Let’s just talk about Kilgrave for a minute, as well, because he is really chilling. World domination is the common aim, but Kilgrave has arguably the most useful power of all of the powers in the MCU, and yet he is using it nearly entirely to perve on women and make people piss themselves or slice open their skin – that is some terrifying stuff. Even though he is pure evil, though, he is occasional a right charmer, or sometimes someone to pity, and then the show manages to make you feel dirty for pitying him. Just wanted to throw this in here, because he is the slimiest villain ever and it is so watchable. There aren’t many villains that make me want to cook something.
So, on my second watch through, while crawling in my skin as Kilgrave does his next reprehensible thing, I noticed he references this pasta dish a couple of times – his favourite, apparently – Pasta Amatriciana. I did a quick search to see what this was, and then decided to have a go at making a version.

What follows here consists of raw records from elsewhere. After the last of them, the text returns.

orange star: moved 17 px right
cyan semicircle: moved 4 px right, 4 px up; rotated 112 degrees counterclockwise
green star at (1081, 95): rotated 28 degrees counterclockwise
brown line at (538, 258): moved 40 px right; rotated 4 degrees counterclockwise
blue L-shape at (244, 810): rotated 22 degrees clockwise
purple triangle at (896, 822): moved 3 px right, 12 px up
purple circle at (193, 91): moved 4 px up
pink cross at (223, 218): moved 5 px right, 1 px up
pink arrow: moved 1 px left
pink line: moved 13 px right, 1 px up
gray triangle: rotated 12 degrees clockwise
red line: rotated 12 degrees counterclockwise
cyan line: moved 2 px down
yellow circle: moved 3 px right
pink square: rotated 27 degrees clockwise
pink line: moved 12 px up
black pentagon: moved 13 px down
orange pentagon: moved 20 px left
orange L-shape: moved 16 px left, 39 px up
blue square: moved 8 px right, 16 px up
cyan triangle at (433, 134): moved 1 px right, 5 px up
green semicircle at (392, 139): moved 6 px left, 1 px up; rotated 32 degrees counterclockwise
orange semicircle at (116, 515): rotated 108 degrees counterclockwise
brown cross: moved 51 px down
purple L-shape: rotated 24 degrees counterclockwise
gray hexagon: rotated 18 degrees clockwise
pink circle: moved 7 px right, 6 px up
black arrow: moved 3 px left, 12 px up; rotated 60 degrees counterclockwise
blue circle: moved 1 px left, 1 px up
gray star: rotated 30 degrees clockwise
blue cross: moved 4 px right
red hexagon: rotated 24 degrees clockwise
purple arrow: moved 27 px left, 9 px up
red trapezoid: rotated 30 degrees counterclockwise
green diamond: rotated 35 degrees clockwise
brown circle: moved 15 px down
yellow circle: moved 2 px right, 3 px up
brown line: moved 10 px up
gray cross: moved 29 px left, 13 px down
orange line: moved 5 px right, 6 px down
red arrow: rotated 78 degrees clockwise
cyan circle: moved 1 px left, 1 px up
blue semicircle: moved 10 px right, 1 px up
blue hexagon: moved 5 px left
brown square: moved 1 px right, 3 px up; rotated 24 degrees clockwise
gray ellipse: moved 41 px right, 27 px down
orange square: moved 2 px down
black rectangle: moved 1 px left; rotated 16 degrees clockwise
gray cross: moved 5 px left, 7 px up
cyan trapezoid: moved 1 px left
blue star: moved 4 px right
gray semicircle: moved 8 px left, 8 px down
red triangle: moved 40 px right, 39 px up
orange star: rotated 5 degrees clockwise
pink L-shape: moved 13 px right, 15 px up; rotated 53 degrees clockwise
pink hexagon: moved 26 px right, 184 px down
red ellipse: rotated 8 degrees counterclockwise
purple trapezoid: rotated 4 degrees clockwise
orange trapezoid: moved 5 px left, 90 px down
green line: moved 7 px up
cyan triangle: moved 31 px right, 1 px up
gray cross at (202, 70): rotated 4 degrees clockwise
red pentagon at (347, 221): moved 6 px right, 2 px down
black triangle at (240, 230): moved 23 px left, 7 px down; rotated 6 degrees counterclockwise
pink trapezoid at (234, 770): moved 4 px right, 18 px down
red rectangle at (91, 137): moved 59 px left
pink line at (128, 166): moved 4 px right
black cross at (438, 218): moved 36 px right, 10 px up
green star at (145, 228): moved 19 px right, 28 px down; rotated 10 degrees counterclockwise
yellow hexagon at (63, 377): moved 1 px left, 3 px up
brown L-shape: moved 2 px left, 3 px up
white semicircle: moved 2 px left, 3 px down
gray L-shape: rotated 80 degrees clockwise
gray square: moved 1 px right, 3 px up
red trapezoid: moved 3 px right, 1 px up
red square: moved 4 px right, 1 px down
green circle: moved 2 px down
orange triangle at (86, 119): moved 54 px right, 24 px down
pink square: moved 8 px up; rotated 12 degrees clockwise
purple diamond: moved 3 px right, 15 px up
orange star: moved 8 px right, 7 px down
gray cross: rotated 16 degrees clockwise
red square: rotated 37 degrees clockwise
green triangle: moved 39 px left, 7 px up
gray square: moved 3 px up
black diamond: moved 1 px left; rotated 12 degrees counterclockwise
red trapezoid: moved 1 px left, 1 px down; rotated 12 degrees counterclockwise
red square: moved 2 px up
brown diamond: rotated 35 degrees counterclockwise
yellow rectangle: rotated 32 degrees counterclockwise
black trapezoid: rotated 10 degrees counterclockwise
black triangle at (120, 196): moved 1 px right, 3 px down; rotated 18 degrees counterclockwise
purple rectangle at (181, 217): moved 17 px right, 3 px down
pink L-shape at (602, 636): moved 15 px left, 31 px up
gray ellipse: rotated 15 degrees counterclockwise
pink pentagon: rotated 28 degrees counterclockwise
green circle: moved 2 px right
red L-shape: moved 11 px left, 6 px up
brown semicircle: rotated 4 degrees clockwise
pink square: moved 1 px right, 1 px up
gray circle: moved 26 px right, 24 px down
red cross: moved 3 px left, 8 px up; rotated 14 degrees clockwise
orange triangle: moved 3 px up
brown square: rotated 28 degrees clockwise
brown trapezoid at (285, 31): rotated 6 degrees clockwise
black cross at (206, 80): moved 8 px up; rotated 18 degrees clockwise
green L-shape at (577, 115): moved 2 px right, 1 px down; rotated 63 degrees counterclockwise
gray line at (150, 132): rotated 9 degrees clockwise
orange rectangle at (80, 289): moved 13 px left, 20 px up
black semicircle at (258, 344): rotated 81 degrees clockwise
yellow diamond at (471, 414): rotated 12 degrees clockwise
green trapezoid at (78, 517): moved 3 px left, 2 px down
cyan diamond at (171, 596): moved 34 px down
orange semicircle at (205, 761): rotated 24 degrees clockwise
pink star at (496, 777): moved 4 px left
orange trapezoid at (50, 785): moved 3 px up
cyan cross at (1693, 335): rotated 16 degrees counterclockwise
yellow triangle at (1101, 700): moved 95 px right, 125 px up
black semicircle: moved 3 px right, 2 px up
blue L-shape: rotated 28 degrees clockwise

It’s surprising, in some ways, because if you were Kilgrave you could demand anything of any level of grandeur and get it, but actually this pasta is very simple and can be prepared in about half an hour and it’s likely you have all the ingredients to hand. Perhaps it is so he can roll into someone’s house and know they can make it without needing to go to the store and therefore potentially leave his field of influence, or perhaps he just really loves pancetta.
He does like Jessica Jones. In some ways this pasta is like Jessica Jones. It looks simple enough, but when you get into it it’s actually pretty firey, and the sauce is cooked down for long enough that the flavours get deep and a little more complex. Plus, the name sounds pretentious, which strikes me as something Kilgrave would really go for.
It’s a really great pasta to watch Jessica Jones with, too, because it’s comforting and warm, and really delicious. So as you watch people being told to put their hands in blenders, you can be reminded that your world is OK, and no one is controlling you, and you can definitely go back for seconds.
Try it. You will love it.
- 1 onion
- 1 cup pancetta (the stuff you get in cubes in the cold meats section of Sainsbo's will be fine)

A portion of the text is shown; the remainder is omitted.